For the Court, however, when an individual formulates an arguable claim in respect of destruction of property, torture or killing involving the responsibility of the State, the notion of an “effective remedy”, in the sense of Article 13 of the Convention, entails, in addition to the payment of compensation where appropriate, a thorough and effective investigation capable of leading to the identification and punishment of those responsible and including effective access by the complainant to the investigative procedure (see the above-mentioned Menteş and Others judgment, p. 2715, § 89; the Aksoy v. Turkey judgment of 18 December 1996, Reports 1996-VI, p. 2287, § 98; and the Kaya v. Turkey judgment of 19 February 1998, Reports 1998-I, p. 330, § 107). Otherwise, if an action based on the State’s strict liability were to be considered a legal action that had to be exhausted in respect of complaints under Articles 2 and 8 of the Convention or Article 1 of Protocol No. 1 thereof, the State’s obligation to pursue those guilty of such serious breaches might thereby disappear.
Accordingly, the Court does not consider that a remedy before the administrative courts can be regarded as adequate and effective in respect of the applicants’ complaints, since it is not satisfied that a determination can be made in the course of such proceedings concerning the allegations that property was intentionally destroyed by members of the security forces.
Furthermore, the Court observes that the applicants lodged a petition with the Public Prosecutor’s office on 30 November 1995 complaining about their eviction from their village and destruction of their property by the security forces. Despite this, the judicial authorities did not carry out an investigation until 5 December 1997, after the Commission had communicated the application to the Government on 8 September 1997. Moreover, it appears that the ensuing investigation has been limited to the taking of statements from the village muhtar and has not yet been concluded.

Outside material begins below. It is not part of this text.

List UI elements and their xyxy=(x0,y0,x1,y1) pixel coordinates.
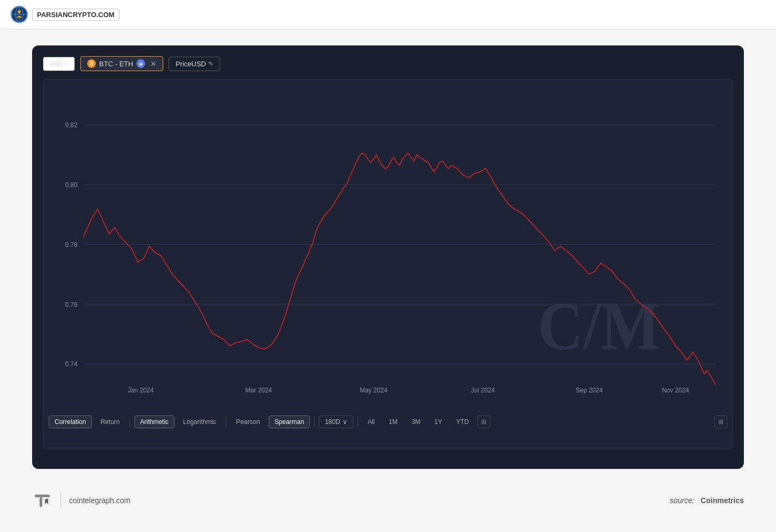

The Court therefore concludes that there existed special circumstances which dispensed the applicants from the obligation to pursue any further domestic remedies. It follows that the Government’s preliminary objection on non-exhaustion must be dismissed.
B. Merits
As regards the substance of the applicants’ complaints, the Court considers, in the light of the parties’ submissions, that the case raises complex issues of law and fact under the Convention, the determination of which should depend on an examination of the merits of the applications as a whole. The Court concludes, therefore, that the application is not manifestly ill-founded within the meaning of Article 35 § 3 of the Convention. No other grounds for declaring it inadmissible have been established.
For these reasons, the Court, by a majority,
DECLARES THE APPLICATION ADMISSIBLE , without prejudging the merits of the case.